Thank you, Ali. For the year ended December 31, 2017, we reported a net loss of $53.3 million, or $0.36 per basic and fully diluted share, as compared to a net loss of $60.4 million, or $0.45 per basic and fully diluted share in 2016. The net loss for the year ended December 31, 2016 includes a non-cash in-process research and development charge of $18 million related to the amendment of Curis’ license agreement with Aurigene. For the fourth quarter of 2017, we reported a net loss of $8 million, or $0.05 per basic and diluted share, as compared to a net loss of $11.3 million, or $0.08 per basic and diluted share for the same prior year period. Revenues for the year ended December 31, 2017 were $9.9 million, as compared to $7.5 million for the same period in 2016. Revenues were $3.3 million and $2.4 million for the fourth quarter of 2017 and 2016, respectively. Revenues for both periods comprised primarily royalty revenues recorded on Genentech and Roche’s net sales of Erivedge. Operating expenses were $59.7 million for the year ended December 31, 2017, as compared to $65.6 million for the same period in 2016. Operating expenses were $10.4 million for the fourth quarter of 2017, as compared to $13.1 million for the same period in 2016. Research and development expenses were $45.1 million for the year ended December 31, 2017, as compared to $31.6 million for the same period in 2016. The increase was primarily due to two payments to Aurigene for $3.75 million each for an exclusivity option, which were paid in January 2017 and September 2017, as well as increased costs related to the ongoing clinical activities for CA-170. Employee-related expenses increased over the prior year period, primarily due to higher stock-based compensation and personnel…

We will now begin the question-and-answer session. [Operator Instructions] The first question comes from Adnan Butt with Guggenheim Securities. Please go ahead.

Good morning, folks, and thanks for the question. I have two. First on 907. Ali, at this point, is it more likely to see responses from the Curis sponsored Phase 1 or the Phase 2? The reason I ask that is, because you seem to be dose escalating in the Phase 1. So is the India Phase 2 study, is that following a similar schema?

Adnan, I apologize, I think, you said CUDC-907 Phase 1?

I’m sorry, I meant 170. I meant 170, sorry?

Okay.

170, you’re dose escalating in Phase 1, is Phase 2 in India following a similar schedule? Which one is – will be the first to response – will be the first to report some activity?

So maybe the first answer to your question of the trial in India, and I think, we’ll present some of that in – with our partners of Aurigene. But the trial is enrolling patients predominantly at one dose, which is 800 milligram dose is the current treatment that they have done so far. If there is other dosing and other dosing schedules that we believe based on the Phase 1 trial, the ongoing Phase 1 trial here, that would be more advantageous then there’s an opportunity to integrate and incorporate that into the Phase 2 trial as well, but it is really not a dose escalation in the India study.

Ali, in Phase 2 on the update?

And then, sorry, in the context of which one is likely to – we see both of them as fantastic opportunities to get access to patients. And in particular, in India, which not only immunotherapy treatment naïve, but patients in earlier lines of treatment is a significant advantage for us.

The reason I ask is that, because clearly the exposure has been increased in the Phase 1 study, am I right?

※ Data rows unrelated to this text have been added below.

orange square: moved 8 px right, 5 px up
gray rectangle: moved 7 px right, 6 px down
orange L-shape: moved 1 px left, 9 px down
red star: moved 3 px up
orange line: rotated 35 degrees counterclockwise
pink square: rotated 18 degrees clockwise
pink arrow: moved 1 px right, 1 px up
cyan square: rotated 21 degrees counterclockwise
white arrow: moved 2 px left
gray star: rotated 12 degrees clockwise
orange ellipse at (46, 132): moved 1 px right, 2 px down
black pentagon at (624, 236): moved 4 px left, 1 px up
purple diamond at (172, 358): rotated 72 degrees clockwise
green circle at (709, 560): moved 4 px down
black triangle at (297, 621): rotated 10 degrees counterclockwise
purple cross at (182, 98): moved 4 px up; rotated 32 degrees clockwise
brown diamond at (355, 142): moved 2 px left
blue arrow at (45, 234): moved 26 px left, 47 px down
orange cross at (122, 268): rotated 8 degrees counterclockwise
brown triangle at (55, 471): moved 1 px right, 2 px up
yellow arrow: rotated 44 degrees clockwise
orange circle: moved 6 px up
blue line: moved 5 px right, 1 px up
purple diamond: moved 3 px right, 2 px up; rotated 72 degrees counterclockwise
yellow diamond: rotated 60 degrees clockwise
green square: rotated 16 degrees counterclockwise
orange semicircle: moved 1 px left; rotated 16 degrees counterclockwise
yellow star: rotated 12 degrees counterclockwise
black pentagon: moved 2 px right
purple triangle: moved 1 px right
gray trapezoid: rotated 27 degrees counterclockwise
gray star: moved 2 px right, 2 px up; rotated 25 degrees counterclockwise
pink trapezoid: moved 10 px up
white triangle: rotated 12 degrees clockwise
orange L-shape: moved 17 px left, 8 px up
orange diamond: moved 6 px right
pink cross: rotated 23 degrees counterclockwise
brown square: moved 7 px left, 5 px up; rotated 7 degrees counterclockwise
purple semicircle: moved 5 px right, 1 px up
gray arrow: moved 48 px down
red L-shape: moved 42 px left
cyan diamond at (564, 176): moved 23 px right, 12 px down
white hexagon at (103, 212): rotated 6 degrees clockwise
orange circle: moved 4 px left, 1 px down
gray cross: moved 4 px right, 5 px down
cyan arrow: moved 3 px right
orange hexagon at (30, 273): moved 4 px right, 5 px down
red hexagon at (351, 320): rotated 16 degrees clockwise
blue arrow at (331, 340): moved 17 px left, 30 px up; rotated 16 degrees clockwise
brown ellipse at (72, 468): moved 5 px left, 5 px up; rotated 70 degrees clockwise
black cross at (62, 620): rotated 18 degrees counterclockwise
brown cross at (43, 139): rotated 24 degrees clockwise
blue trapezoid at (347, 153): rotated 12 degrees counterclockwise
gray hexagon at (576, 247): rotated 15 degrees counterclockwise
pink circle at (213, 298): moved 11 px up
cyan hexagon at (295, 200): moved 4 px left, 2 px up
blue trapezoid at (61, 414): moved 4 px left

In the – our preliminary data from the current cohort that I described using 600 milligram twice-daily dosing to us it appears to be a clear improvement and exposure for the patients. And obviously, we are in discussion with our colleagues at Aurigene in terms of how to integrate that in the study as well, that’s correct.

Okay, I’ll follow-up later. But let me ask one on 907. The language theme is very optimistic in terms of next steps. What is specifically the company waiting on?

As I indicated, yes, you are correct. We are very optimistic and have always been optimistic with the level of clinical benefit that CUDC-907 seems to provide. I think, we’re further emboldened with the recent publications as the other trial reports that I mentioned, including the REFINE study, which really was not available at the time that we did the interim analysis of the Phase 2 trial for CUDC-907. These study really indicate that, in general, relapsed/refractory DLBCL patients do extremely poorly and even more poorly when they have a MYC-altered diagnosis or their prognosis is very low in terms of their overall survival benefit. When we compare our data of over a year of this duration of response, that’s a significant improvement with over what we see as a single-digit months of median overall survival for the patients. So, yes, we’re – we’ve continued to be optimistic and we’re further emboldened with these data. We have been discussing, as indicated previously and today, we’re in discussions with the regulatory authorities to really define and establish a consensus path for what a right study is for CUDC-907 for its pivotal path. In addition, I as mentioned, we’re preparing with commercial manufacturing, as well as diagnostic development discussions to ensure that we can – once the trial is designed and agreed on to be able to have all elements hitting on time to really put the drug on its registration path for CUDC-907.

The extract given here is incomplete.